> **Material for this task**
--------------------------------

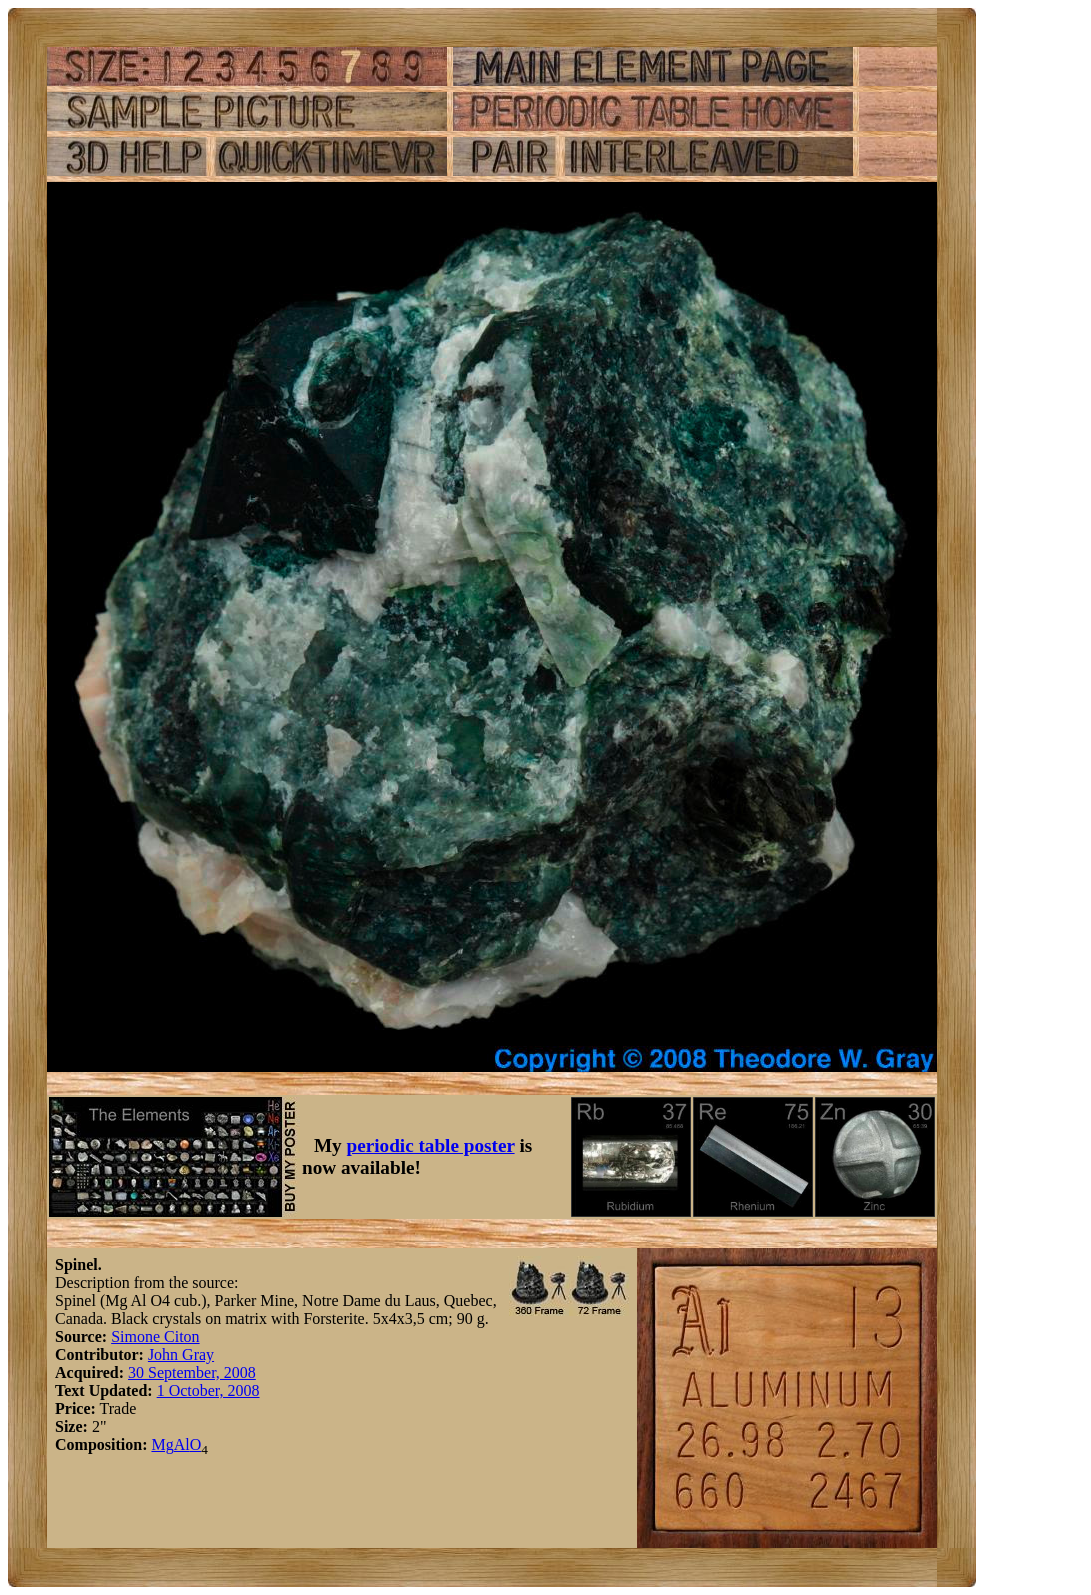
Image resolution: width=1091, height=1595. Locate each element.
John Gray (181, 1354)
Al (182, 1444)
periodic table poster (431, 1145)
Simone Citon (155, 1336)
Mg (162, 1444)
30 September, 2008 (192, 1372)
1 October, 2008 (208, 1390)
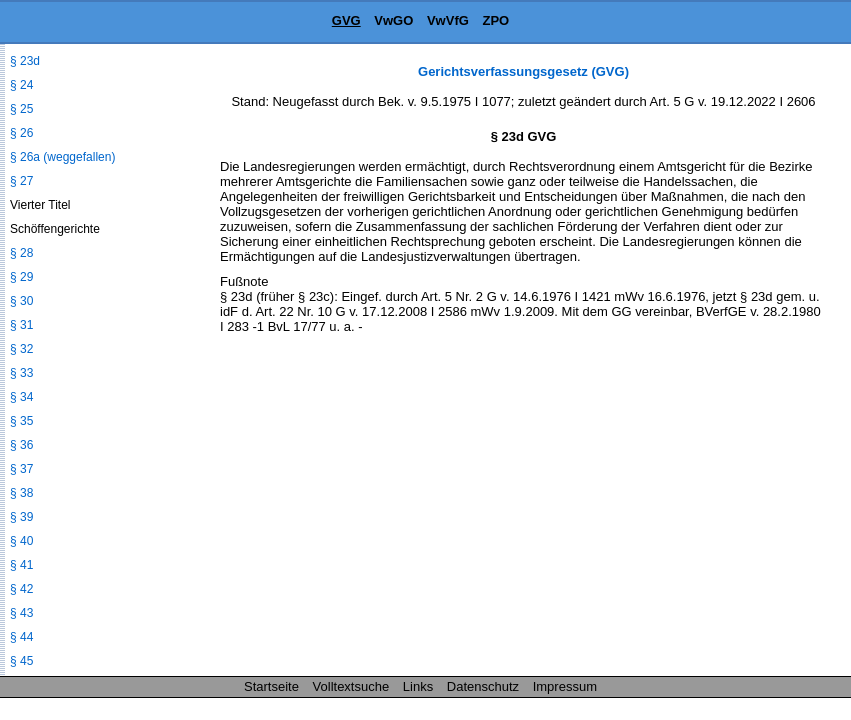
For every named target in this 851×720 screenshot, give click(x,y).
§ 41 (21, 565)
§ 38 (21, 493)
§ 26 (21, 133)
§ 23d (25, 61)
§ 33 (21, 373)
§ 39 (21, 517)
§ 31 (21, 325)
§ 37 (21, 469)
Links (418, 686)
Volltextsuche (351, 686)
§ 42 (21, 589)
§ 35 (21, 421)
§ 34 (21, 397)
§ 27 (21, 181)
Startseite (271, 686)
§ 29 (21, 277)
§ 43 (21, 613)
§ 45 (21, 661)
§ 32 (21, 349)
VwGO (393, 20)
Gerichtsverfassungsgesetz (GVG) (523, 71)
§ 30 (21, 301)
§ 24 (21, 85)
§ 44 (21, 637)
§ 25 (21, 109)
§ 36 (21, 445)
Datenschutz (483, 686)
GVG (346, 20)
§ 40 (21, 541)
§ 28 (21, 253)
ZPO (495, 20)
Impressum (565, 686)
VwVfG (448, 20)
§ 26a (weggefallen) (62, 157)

--------------------------------

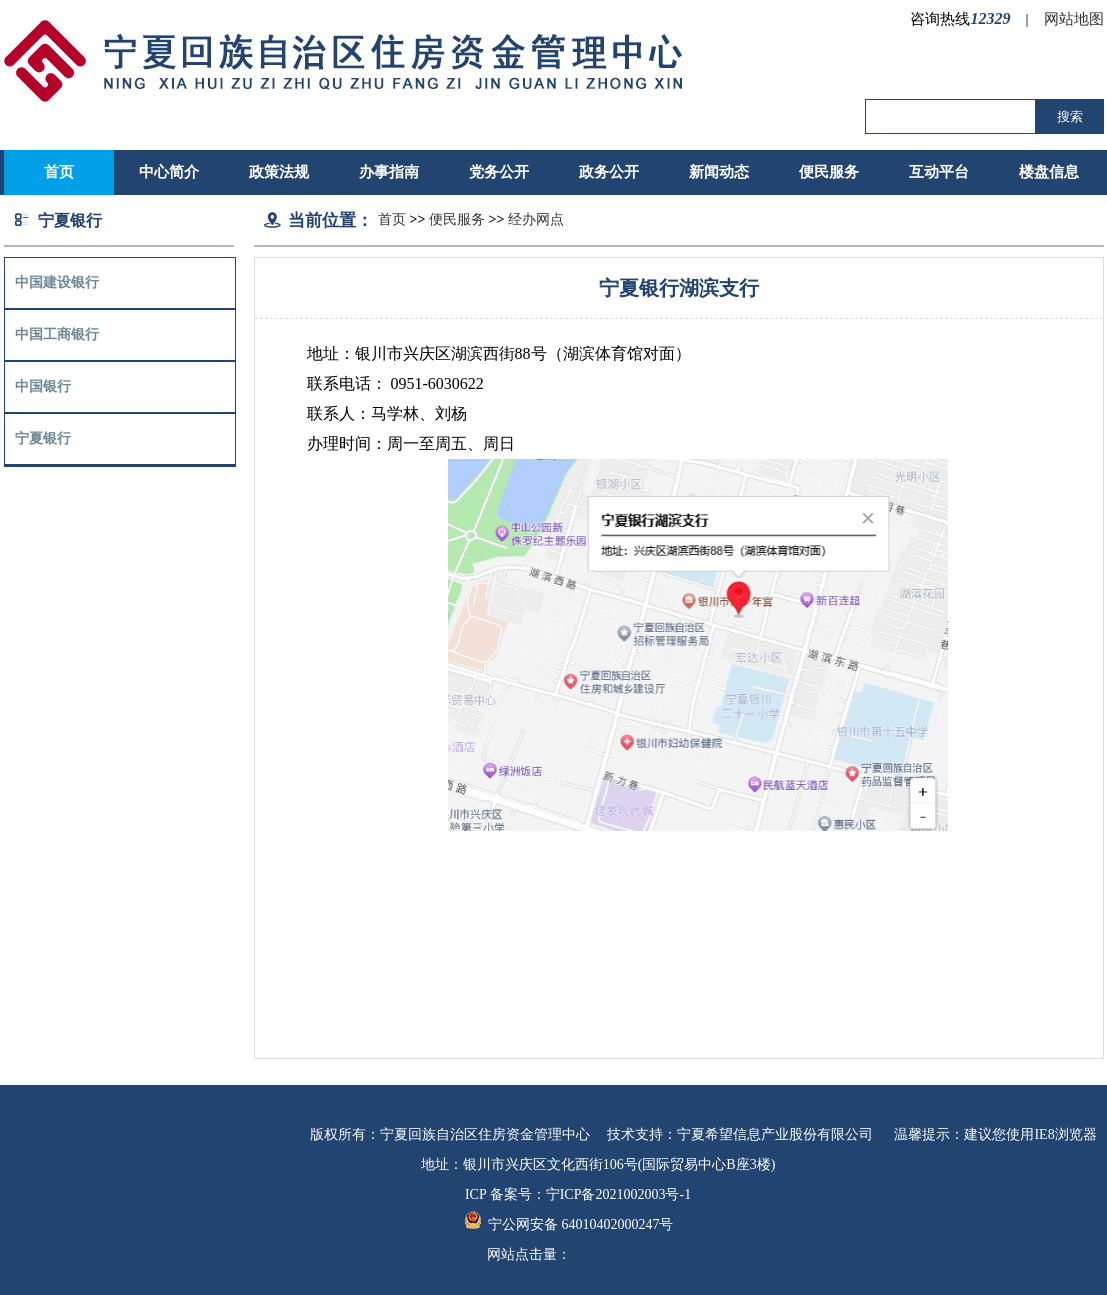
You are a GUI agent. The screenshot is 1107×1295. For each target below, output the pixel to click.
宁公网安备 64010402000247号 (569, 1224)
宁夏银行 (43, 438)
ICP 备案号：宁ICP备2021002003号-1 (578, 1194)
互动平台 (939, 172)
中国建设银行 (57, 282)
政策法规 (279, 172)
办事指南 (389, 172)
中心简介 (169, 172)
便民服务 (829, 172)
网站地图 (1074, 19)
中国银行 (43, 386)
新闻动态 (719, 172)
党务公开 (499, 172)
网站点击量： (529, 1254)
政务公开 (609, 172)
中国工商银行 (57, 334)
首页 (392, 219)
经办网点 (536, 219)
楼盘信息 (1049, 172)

--------------------------------

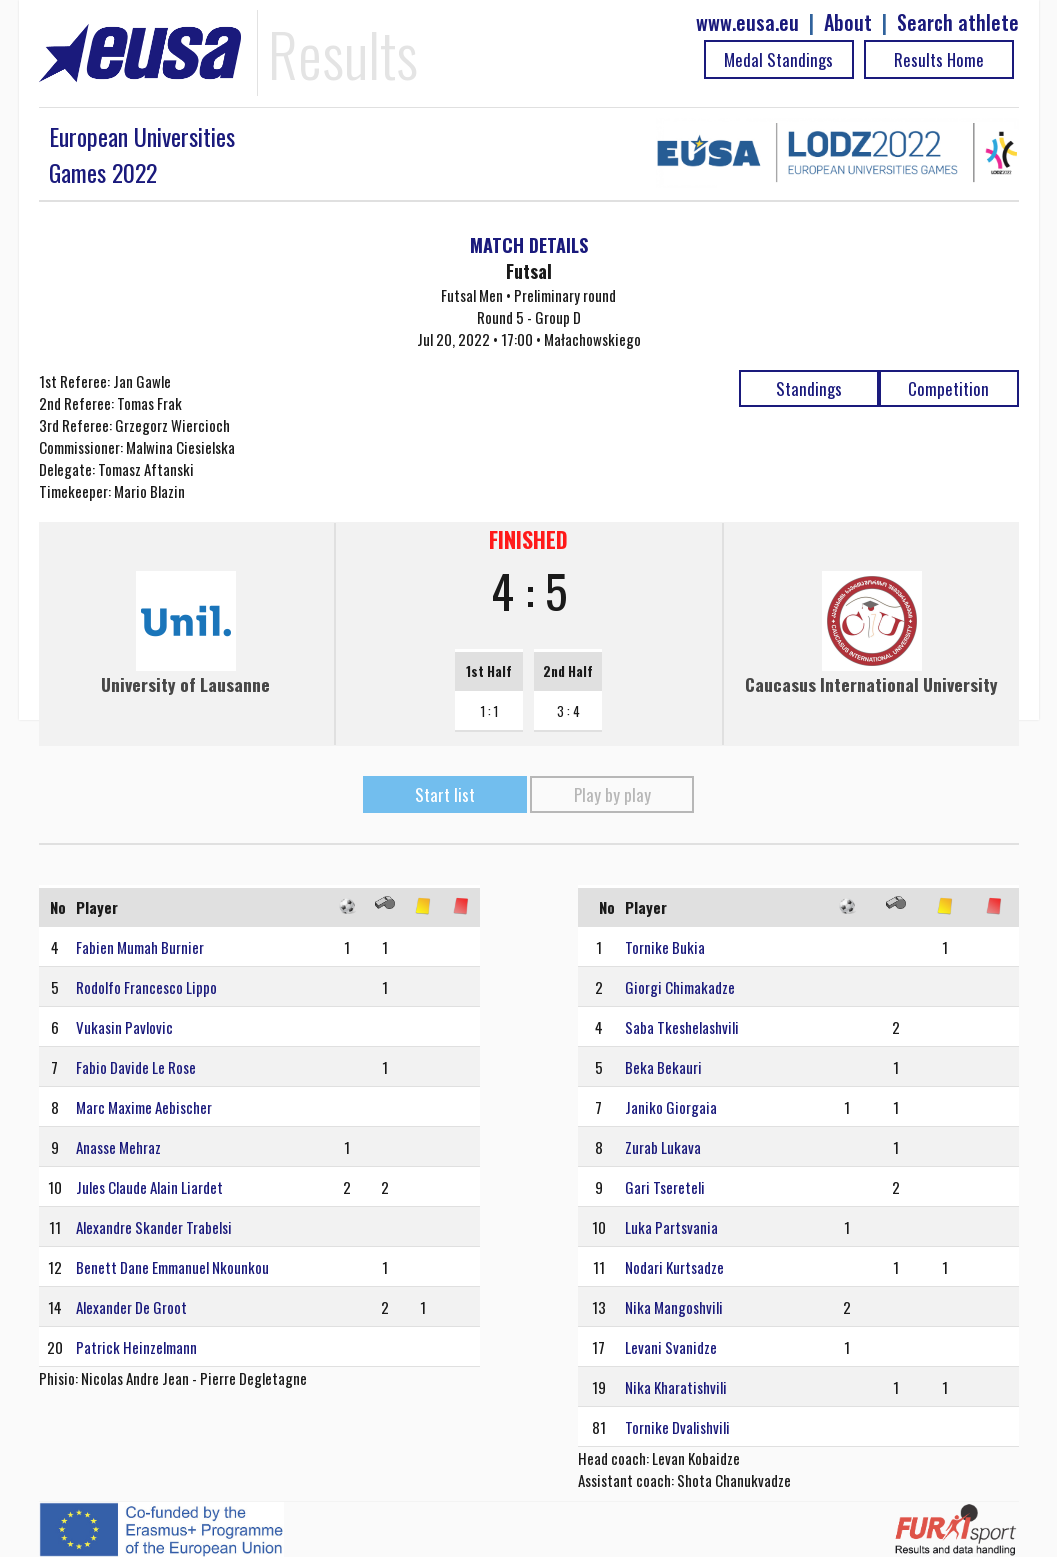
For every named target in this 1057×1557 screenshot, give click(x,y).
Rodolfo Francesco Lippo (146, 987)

--------------------------------

> **Aim of the task**
Output only the stretch above from the line with "Al (182, 1444)" through the line with "(weggefallen) (62, 157)", reproduced exactly. Exclude pictures.

> **Written answer**
Al (182, 1444)
periodic table poster (431, 1145)
Simone Citon (155, 1336)
Mg (162, 1444)
30 September, 2008 (192, 1372)
1 October, 2008 (208, 1390)
For every named target in this 851×720 screenshot, give click(x,y).
§ 41 (21, 565)
§ 38 (21, 493)
§ 26 (21, 133)
§ 23d (25, 61)
§ 33 (21, 373)
§ 39 (21, 517)
§ 31 (21, 325)
§ 37 (21, 469)
Links (418, 686)
Volltextsuche (351, 686)
§ 42 (21, 589)
§ 35 (21, 421)
§ 34 (21, 397)
§ 27 (21, 181)
Startseite (271, 686)
§ 29 (21, 277)
§ 43 (21, 613)
§ 45 (21, 661)
§ 32 (21, 349)
VwGO (393, 20)
Gerichtsverfassungsgesetz (GVG) (523, 71)
§ 30 (21, 301)
§ 24 (21, 85)
§ 44 (21, 637)
§ 25 (21, 109)
§ 36 (21, 445)
Datenschutz (483, 686)
GVG (346, 20)
§ 40 (21, 541)
§ 28 (21, 253)
ZPO (495, 20)
Impressum (565, 686)
VwVfG (448, 20)
§ 26a (weggefallen) (62, 157)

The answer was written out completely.